The plane’s engine will run another $50,000.

If Pat were to sell his custom- built plane, he estimates he could get anywhere from $250,000 to $275,000, but he makes it clear that this plane is not for sale. This one he’d like to keep, though he wavers: “If I got an offer I couldn’t refuse, I could always build another one.”

The third plane Pat built was also one he had originally vowed not to sell, but he did get an offer he couldn’t refuse on that plane, from someone in Spain.

Revenue from the sale of that plane, according to Lynne, bought their home in Bend.

High-flying adventures

Pat became interested in airplanes when he was a young boy growing up in southern Louisiana, where his family ran a tugboat operation, which also used floatplanes.

Pat earned his pilot’s license when he was 18 and started flying the floatplanes for his family’s business.

Later he used his aircraft knowledge as an Army heli-copter crew chief in Vietnam.

After his military service, Pat returned to Louisiana and worked for the oil industry flying floatplanes out to the oil rigs.

“When the oil industry went bust, as it does — always there’s a boom and then a bust — I went to California and started working for Lancair. It was, and still is cutting edge, because it’s experimental. That’s always exciting,” said Pat. “We used to have coffee, and I remember drawing stuff on napkins and drafting parts. Lancair was the first to bring molded composite construction to kit planes. The Lancair kits went from working in the garage to really production-line quality.”

Because of his love of planes, Pat can’t quite break away into full retirement from Lancair and says he loves the research-and-development part of the experimental plane industry.

He envisions a time when Lancair will create not only composite crop-dusting planes but also floatplanes, which might be enough to entice him to sell his newly built Legacy plane.

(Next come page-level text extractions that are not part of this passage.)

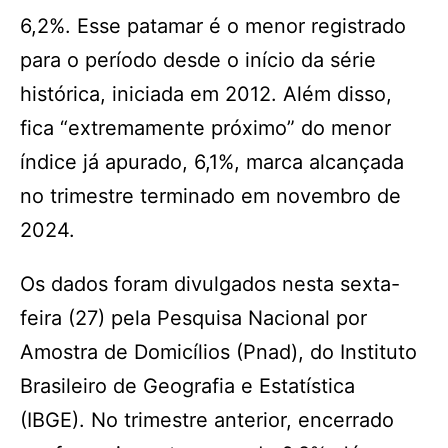
6,2%. Esse patamar é o menor registrado
para o período desde o início da série
histórica, iniciada em 2012. Além disso,
fica “extremamente próximo” do menor
índice já apurado, 6,1%, marca alcançada
no trimestre terminado em novembro de
2024.
Os dados foram divulgados nesta sexta-
feira (27) pela Pesquisa Nacional por
Amostra de Domicílios (Pnad), do Instituto
Brasileiro de Geografia e Estatística
(IBGE). No trimestre anterior, encerrado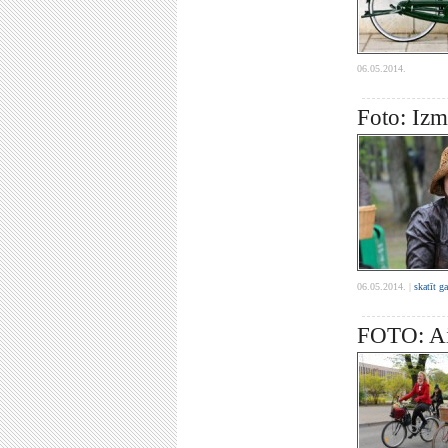
06.05.2014.
Foto: Izm
06.05.2014. |
skatīt g
FOTO: Aiz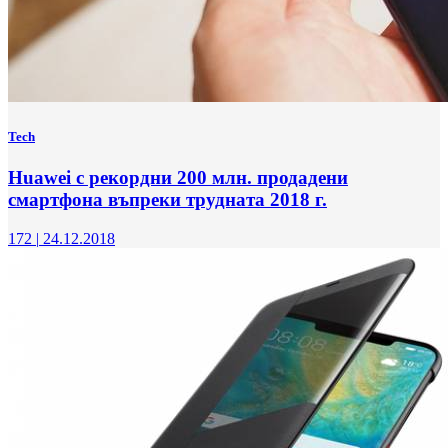
Tech
Huawei с рекордни 200 млн. продадени
смартфона въпреки трудната 2018 г.
172
|
24.12.2018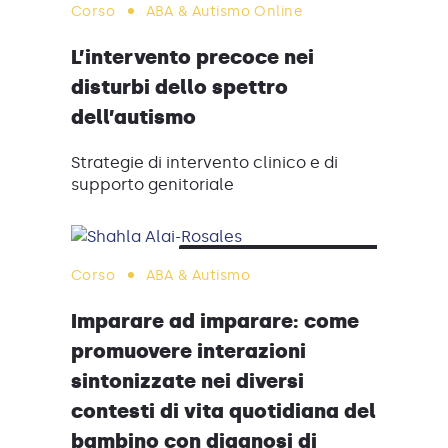
Corso
ABA & Autismo
Online
L’intervento precoce nei
disturbi dello spettro
dell’autismo
Strategie di intervento clinico e di
supporto genitoriale
ISCRIZIONI CHIUSE
Corso
ABA & Autismo
Imparare ad imparare: come
promuovere interazioni
sintonizzate nei diversi
contesti di vita quotidiana del
bambino con diagnosi di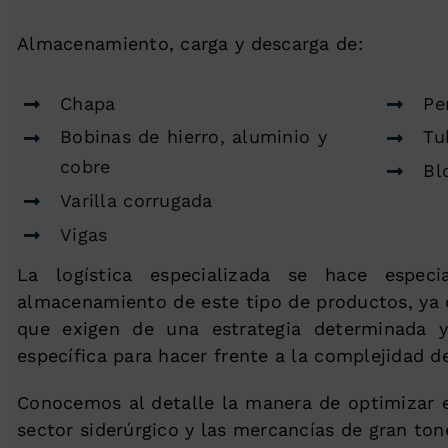
Almacenamiento, carga y descarga de:
Chapa
Pe
Bobinas de hierro, aluminio y
Tu
cobre
Bl
Varilla corrugada
Vigas
La logística especializada se hace espec
almacenamiento de este tipo de productos, ya 
que exigen de una estrategia determinada
específica para hacer frente a la complejidad d
Conocemos al detalle la manera de optimizar el
sector siderúrgico y las mercancías de gran tone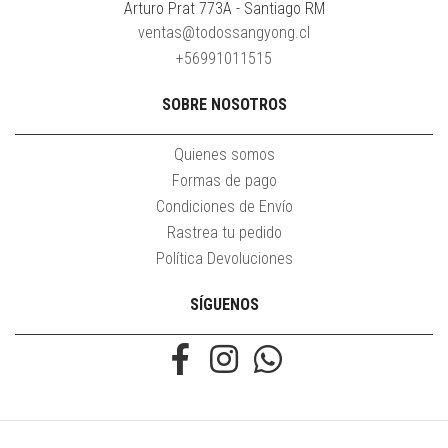
Arturo Prat 773A - Santiago RM
ventas@todossangyong.cl
+56991011515
SOBRE NOSOTROS
Quienes somos
Formas de pago
Condiciones de Envío
Rastrea tu pedido
Política Devoluciones
SÍGUENOS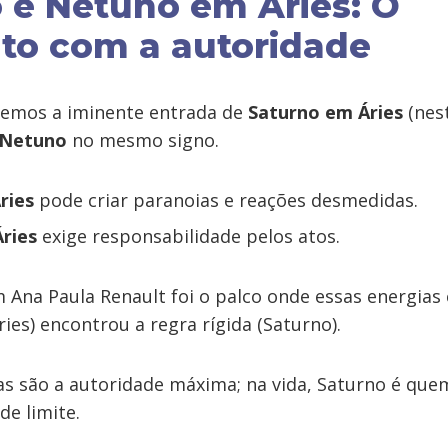
 e Netuno em Áries: O
to com a autoridade
temos a iminente entrada de
Saturno em Áries
(nest
Netuno
no mesmo signo.
ries
pode criar paranoias e reações desmedidas.
ries
exige responsabilidade pelos atos.
Ana Paula Renault foi o palco onde essas energias 
ries) encontrou a regra rígida (Saturno).
as são a autoridade máxima; na vida, Saturno é que
de limite.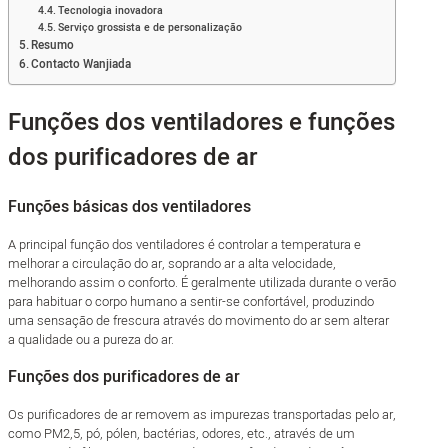
Tecnologia inovadora
Serviço grossista e de personalização
Resumo
Contacto Wanjiada
Funções dos ventiladores e funções
dos purificadores de ar
Funções básicas dos ventiladores
A principal função dos ventiladores é controlar a temperatura e
melhorar a circulação do ar, soprando ar a alta velocidade,
melhorando assim o conforto. É geralmente utilizada durante o verão
para habituar o corpo humano a sentir-se confortável, produzindo
uma sensação de frescura através do movimento do ar sem alterar
a qualidade ou a pureza do ar.
Funções dos purificadores de ar
Os purificadores de ar removem as impurezas transportadas pelo ar,
como PM2,5, pó, pólen, bactérias, odores, etc., através de um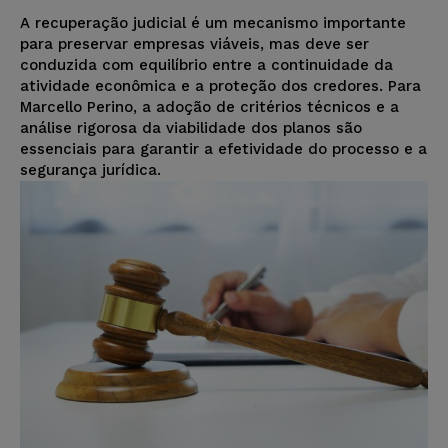
A recuperação judicial é um mecanismo importante
para preservar empresas viáveis, mas deve ser
conduzida com equilíbrio entre a continuidade da
atividade econômica e a proteção dos credores. Para
Marcello Perino, a adoção de critérios técnicos e a
análise rigorosa da viabilidade dos planos são
essenciais para garantir a efetividade do processo e a
segurança jurídica.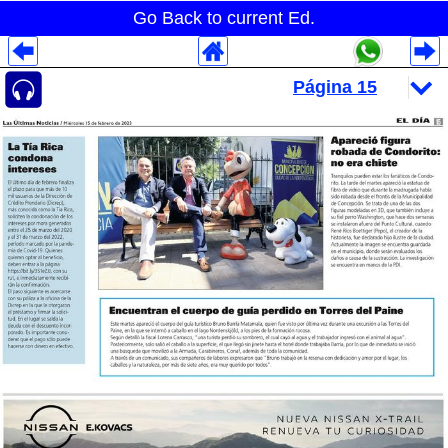
Go Back to current Ed.
Despliegues Analytics
Despliegues Totales
Despliegues por Rubros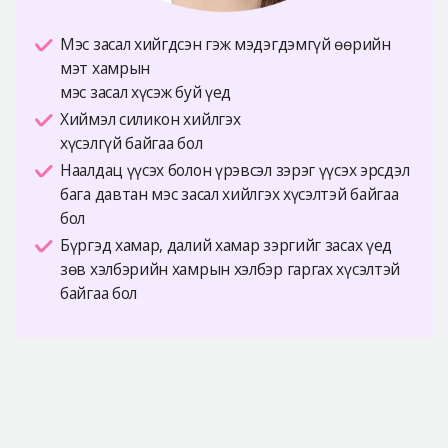
Мэс засал хийгдсэн гэж мэдэгдэмгүй өөрийн
мэт хамрын
мэс засал хүсэж буй үед
Хиймэл силикон хийлгэх
хүсэлгүй байгаа бол
Наалдац үүсэх болон үрэвсэл зэрэг үүсэх эрсдэл
бага давтан мэс засал хийлгэх хүсэлтэй байгаа
бол
Бүргэд хамар, далий хамар зэргийг засах үед
зөв хэлбэрийн хамрын хэлбэр гаргах хүсэлтэй
байгаа бол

“I’d have to say, I really enjoyed the float planes I flew in Louisiana. We’d spot schools of red fish, and I’d set her down and we’d catch-and-release for hours at a time. I always had my fishing rods with me in that float plane.”

But for now, Pat plans to make his way through the clouds and fulfill the rest of his aviator’s dream: to explore different parts of America.

With his newly built kit plane, he says he has the ability to set the plane down when he and his wife see something interesting on the horizon.